Listed records below:

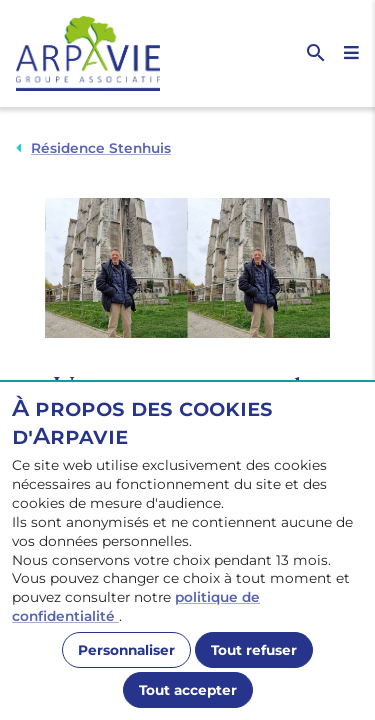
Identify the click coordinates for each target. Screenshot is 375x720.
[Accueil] (102, 53)
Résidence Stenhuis (101, 148)
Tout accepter (188, 690)
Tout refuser (254, 650)
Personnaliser (126, 650)
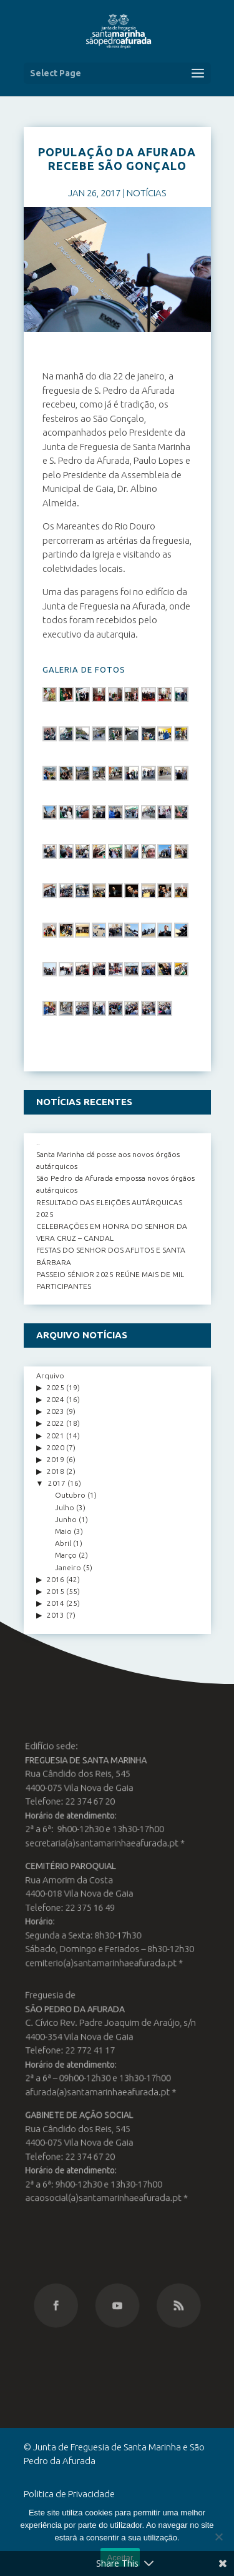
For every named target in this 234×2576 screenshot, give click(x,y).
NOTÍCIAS (146, 193)
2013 (55, 1615)
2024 (55, 1399)
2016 (55, 1579)
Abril (63, 1543)
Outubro (70, 1495)
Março (66, 1555)
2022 (55, 1423)
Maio (63, 1531)
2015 (55, 1591)
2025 (55, 1387)
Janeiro (68, 1567)
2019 (55, 1459)
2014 (55, 1603)
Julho (64, 1507)
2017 (57, 1483)
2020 (55, 1447)
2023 (55, 1411)
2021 (55, 1435)
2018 (55, 1471)
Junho (66, 1519)
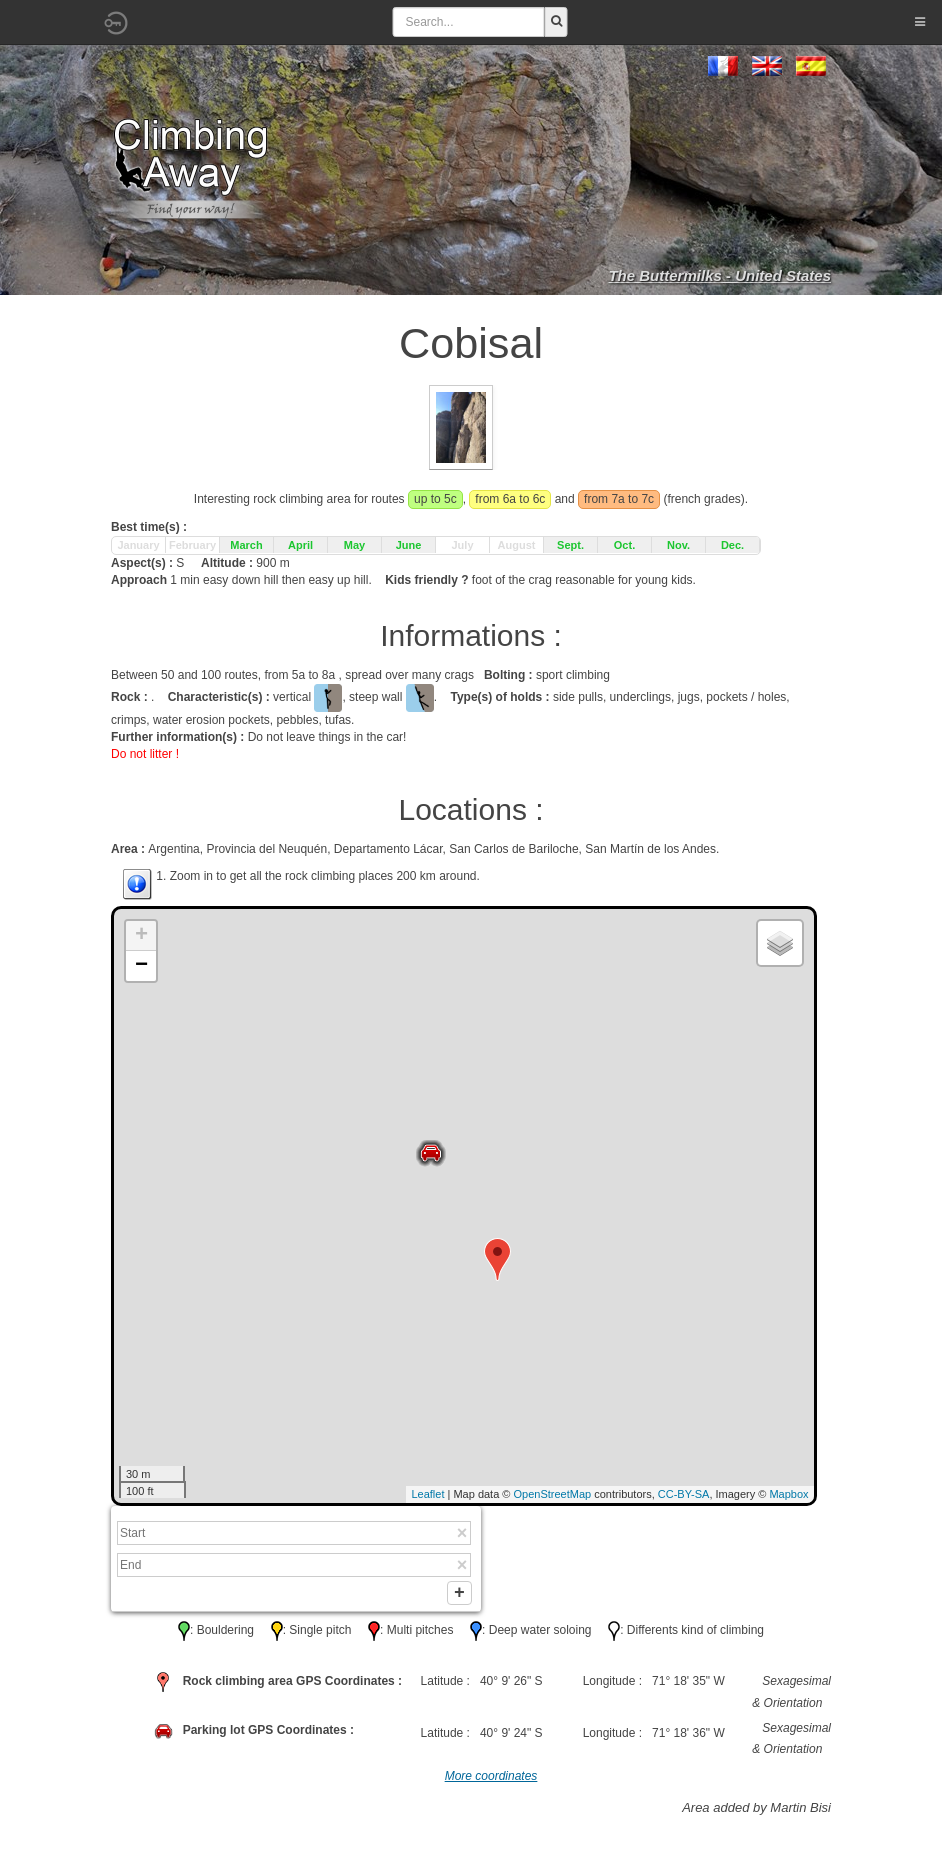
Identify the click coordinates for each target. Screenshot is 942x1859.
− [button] (141, 966)
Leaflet (427, 1494)
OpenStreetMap (553, 1494)
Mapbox (788, 1494)
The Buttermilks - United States (719, 275)
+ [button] (141, 936)
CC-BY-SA (684, 1494)
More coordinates (491, 1780)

End of Listed records.

Scan the entries above for the string "Identify" and copy each line containing it.

Identify the click coordinates for each target. Screenshot is 375x720.
Identify the click coordinates for each target. Screenshot is 942x1859.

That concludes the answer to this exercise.